A mixture of the two, yes, but Roy Hodgson continues to select the wrong formation. The Crystal Palace manager switches between a 4-4-2 and a 4-4-3. While the latter suits the Eagles better, selecting three defensive midfielders does not suit the side, nor does it suit their best creative players.
As a result, a switch in style and formation could be beneficial. Palace, for so long, have tried to implement a style that does not suit them; partly to try and fit their club-record signing Christian Benteke into the side, and partly due to a shift in the regime. Hodgson is rigid in which formations he plays and who he selects. Understandably, it keeps familiarity in the team, however, change from 4-3-3 is needed.
A move back to 4-2-3-1 would be more beneficial for this current side lacking in a creative midfielder. The empty hole of a creative mastermind has not been filled since Yohan Cabaye left at the end of the 2017/18 season. Cabaye – now with Saint Etienne in France – fluctuated between attacking midfield and defensive midfield, but was the catalyst of a side who were fascinating to watch on the counter. As a result, it is time that Palace now find a replacement for the Frenchman, and the answer lies within their own squad and a change of personnel.
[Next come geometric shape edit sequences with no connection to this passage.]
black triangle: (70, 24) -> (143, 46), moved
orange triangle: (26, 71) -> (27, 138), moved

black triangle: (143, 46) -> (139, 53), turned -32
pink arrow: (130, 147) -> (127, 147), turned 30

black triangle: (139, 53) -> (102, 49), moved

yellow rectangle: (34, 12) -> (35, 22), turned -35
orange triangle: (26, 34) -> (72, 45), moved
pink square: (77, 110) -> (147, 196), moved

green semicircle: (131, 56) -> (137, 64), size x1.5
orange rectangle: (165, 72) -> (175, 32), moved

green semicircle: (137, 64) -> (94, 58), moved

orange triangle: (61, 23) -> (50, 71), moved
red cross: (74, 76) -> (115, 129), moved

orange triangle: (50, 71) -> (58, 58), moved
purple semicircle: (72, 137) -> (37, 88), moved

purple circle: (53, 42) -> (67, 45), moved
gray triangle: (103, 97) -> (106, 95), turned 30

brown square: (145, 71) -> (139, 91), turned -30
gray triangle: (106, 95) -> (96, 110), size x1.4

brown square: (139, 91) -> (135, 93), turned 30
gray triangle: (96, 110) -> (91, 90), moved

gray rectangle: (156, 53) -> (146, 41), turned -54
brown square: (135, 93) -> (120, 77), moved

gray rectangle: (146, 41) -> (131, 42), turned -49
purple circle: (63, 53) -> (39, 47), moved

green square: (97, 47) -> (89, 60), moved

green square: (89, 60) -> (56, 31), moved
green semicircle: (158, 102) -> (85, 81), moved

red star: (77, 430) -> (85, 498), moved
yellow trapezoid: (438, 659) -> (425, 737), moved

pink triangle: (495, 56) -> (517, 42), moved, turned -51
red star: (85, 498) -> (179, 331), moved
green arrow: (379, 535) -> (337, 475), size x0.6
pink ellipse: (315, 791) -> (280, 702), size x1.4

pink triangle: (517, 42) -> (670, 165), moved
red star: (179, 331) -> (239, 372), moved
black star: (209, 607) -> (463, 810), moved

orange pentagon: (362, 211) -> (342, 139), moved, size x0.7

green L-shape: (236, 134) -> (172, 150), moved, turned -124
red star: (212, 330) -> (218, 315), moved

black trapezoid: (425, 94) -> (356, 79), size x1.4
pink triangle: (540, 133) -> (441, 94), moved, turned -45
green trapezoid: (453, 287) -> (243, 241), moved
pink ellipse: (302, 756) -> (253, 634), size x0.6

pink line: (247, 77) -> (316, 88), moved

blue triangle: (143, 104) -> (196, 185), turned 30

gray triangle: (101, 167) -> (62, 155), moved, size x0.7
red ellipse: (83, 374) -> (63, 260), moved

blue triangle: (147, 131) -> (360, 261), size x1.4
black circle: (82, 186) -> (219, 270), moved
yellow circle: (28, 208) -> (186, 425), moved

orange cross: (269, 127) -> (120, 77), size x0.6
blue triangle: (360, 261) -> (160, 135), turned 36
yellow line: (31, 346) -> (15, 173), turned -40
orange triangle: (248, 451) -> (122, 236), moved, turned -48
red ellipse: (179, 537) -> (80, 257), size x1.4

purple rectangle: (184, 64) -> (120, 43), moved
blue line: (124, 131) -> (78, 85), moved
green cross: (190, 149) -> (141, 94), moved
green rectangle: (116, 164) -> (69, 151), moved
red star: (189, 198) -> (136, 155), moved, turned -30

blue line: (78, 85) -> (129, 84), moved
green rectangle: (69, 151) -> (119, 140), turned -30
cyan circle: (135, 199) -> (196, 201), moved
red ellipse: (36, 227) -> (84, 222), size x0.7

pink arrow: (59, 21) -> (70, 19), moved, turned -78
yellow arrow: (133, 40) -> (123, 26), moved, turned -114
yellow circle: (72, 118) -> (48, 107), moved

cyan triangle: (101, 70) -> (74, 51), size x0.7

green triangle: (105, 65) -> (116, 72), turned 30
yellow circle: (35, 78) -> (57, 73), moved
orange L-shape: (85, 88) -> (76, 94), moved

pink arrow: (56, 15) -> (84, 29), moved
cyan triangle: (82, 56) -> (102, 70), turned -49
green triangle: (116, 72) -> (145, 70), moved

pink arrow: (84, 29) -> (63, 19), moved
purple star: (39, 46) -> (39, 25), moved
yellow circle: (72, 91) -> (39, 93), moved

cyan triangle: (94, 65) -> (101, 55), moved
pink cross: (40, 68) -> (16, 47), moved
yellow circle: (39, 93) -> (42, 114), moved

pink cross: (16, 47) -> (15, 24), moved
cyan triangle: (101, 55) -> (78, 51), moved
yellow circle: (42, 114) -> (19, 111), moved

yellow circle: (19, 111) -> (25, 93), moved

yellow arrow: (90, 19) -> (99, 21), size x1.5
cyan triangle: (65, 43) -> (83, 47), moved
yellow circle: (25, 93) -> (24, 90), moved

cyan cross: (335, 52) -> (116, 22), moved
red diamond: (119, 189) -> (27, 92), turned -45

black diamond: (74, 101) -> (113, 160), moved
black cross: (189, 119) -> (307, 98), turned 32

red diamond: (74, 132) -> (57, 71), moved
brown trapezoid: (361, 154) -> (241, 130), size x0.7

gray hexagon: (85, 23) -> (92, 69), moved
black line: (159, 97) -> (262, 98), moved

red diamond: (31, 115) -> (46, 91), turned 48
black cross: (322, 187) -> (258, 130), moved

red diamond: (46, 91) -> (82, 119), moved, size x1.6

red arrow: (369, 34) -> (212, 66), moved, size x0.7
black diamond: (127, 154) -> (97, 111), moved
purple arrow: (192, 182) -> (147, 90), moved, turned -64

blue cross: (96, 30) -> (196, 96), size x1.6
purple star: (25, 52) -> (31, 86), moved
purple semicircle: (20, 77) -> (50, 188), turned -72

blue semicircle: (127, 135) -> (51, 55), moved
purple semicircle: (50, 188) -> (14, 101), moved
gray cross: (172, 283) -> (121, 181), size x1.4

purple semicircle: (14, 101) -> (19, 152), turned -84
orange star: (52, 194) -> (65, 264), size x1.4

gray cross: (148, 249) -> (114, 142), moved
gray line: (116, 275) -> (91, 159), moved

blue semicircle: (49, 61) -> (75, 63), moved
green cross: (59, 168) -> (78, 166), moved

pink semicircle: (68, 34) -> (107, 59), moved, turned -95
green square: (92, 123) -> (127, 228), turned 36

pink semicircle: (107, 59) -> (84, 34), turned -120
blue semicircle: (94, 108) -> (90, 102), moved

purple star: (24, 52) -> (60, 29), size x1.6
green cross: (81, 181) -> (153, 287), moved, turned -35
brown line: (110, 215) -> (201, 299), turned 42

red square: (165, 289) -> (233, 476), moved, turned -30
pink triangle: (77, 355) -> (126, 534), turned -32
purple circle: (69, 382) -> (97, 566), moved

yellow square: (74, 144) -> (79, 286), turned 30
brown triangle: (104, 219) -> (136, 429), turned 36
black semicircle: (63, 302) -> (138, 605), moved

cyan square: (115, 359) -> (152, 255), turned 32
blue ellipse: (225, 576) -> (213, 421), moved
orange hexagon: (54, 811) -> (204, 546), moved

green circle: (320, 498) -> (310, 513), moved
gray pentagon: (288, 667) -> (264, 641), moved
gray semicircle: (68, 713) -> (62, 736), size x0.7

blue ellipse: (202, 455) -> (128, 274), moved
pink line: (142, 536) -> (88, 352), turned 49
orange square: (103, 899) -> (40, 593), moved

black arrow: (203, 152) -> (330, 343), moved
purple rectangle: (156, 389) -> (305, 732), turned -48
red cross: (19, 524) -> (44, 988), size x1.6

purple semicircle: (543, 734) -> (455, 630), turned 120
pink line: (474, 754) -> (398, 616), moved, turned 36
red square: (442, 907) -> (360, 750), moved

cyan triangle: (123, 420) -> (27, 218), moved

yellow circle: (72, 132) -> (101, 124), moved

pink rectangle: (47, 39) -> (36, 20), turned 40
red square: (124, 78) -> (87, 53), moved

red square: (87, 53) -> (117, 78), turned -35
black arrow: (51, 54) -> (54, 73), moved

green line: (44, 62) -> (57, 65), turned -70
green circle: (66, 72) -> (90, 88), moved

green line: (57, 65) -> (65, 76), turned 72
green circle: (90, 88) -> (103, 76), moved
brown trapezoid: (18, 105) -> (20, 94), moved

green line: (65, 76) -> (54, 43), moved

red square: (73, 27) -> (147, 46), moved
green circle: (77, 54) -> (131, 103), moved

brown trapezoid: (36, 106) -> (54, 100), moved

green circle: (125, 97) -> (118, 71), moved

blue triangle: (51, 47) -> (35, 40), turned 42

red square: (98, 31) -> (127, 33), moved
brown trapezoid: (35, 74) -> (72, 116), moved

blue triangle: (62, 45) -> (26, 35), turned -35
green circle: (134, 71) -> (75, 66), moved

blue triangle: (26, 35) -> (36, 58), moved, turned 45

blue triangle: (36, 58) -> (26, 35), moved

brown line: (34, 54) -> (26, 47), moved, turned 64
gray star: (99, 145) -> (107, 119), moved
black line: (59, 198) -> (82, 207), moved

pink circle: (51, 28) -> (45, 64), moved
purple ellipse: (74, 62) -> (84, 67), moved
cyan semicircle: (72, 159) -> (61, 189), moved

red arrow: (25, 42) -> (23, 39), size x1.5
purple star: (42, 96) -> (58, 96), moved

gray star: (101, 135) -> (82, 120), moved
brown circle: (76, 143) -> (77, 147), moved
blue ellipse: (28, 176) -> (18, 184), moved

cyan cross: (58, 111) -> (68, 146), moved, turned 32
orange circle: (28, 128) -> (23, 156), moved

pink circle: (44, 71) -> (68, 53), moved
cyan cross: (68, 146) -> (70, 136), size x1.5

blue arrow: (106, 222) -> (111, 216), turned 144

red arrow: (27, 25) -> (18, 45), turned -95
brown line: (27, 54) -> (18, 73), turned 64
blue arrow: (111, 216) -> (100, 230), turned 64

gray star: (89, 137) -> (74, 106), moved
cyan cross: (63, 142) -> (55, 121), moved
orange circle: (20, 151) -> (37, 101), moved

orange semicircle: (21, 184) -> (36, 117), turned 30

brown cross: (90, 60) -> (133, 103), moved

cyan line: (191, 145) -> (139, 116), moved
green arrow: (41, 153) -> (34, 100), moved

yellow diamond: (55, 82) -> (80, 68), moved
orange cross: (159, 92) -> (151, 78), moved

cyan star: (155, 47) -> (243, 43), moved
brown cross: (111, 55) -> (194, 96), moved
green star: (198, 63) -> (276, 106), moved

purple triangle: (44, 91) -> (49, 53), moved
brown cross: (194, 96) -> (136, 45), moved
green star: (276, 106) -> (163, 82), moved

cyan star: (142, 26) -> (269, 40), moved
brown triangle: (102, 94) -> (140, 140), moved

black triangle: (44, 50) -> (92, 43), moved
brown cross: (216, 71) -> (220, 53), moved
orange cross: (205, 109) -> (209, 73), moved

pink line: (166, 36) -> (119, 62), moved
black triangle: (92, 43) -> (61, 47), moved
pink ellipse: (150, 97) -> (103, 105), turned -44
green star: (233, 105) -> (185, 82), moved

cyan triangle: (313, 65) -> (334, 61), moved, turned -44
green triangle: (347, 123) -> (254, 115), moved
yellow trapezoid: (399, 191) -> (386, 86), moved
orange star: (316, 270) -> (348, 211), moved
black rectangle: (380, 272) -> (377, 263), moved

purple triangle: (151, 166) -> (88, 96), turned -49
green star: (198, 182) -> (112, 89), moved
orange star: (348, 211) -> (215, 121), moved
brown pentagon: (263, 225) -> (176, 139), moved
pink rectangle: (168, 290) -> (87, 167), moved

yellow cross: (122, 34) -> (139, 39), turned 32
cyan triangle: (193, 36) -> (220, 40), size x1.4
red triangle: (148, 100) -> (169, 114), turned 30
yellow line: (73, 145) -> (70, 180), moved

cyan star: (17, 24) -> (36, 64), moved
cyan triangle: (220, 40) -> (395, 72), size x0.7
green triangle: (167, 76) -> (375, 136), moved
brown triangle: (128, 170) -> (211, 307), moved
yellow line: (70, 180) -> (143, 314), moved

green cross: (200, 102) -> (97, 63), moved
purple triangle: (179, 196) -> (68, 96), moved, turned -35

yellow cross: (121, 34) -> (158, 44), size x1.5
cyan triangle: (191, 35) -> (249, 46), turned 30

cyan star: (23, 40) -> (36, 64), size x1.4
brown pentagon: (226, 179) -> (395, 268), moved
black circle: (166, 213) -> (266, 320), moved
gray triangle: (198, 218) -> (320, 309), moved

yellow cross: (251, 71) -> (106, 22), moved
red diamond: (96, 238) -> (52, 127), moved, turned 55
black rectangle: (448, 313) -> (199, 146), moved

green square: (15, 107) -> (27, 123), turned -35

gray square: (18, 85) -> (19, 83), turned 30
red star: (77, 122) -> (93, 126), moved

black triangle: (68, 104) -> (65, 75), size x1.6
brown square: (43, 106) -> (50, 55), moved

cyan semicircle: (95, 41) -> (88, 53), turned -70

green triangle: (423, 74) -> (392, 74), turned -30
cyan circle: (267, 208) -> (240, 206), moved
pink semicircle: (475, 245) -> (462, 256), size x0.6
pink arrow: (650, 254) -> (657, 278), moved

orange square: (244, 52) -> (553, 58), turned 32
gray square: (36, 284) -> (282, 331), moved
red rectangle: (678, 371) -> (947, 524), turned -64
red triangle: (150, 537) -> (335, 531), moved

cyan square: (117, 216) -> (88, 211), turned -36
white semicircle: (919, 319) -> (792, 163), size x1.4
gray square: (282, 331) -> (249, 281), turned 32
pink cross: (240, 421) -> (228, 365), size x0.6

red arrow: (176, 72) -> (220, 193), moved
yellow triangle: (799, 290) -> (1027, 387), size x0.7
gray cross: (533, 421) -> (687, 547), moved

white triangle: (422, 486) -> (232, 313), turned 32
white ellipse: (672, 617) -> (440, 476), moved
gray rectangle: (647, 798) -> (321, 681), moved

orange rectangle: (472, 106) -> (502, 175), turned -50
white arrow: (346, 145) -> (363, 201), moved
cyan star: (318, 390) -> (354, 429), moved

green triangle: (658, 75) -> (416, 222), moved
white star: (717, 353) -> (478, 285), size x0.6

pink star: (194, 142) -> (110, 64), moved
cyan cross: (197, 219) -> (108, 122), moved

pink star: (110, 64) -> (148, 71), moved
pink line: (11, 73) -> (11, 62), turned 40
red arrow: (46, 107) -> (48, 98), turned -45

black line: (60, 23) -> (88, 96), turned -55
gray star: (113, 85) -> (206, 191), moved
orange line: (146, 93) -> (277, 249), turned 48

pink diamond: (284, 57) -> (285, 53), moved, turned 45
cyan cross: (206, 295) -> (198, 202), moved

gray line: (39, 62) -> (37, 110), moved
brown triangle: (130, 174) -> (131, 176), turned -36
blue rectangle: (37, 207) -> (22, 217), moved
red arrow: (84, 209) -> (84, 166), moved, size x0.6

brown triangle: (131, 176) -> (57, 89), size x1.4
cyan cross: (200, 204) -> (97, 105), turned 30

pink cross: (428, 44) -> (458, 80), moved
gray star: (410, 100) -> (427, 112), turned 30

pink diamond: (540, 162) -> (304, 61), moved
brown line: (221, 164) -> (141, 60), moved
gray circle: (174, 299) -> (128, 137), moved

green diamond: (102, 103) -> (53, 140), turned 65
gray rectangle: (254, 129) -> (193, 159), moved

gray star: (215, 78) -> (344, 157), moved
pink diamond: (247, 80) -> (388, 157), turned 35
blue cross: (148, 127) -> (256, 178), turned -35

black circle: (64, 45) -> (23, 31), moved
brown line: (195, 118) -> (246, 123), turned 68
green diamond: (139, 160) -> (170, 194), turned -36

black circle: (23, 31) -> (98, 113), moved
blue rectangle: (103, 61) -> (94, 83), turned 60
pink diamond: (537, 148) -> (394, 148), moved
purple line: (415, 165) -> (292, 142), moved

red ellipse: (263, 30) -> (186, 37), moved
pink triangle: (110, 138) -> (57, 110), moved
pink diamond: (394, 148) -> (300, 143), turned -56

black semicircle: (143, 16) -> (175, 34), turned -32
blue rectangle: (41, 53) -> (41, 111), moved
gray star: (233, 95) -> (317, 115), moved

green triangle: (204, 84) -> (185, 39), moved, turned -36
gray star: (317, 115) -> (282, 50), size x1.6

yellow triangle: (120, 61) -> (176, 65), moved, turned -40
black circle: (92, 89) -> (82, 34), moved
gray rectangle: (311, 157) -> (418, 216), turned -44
Future Planning Can Cure the Void of Creativity at Crystal Palace
Future planning can come in two aspects: transfer targets, and a change of manager.
While it is the former that should often come first, it is, in fact, the change of manager that needs to be the priority. Roy Hodgson is now 72 years old and will most likely be leaving at the end of his contract in 2020. As a result, those in the upper echelons of the club need to plan ahead of who their next manager will be. A young, forward-thinking manager who will get the best out of the attacking players will most likely be the aim.
Meanwhile, transfer targets lie in the background. Crystal Palace, for the past three transfer windows, have been cautious in their spending. They have stagnated to a degree, and have also not seen a successful attacking midfielder sign. Under a new manager, they relinquished to fill the void of creativity.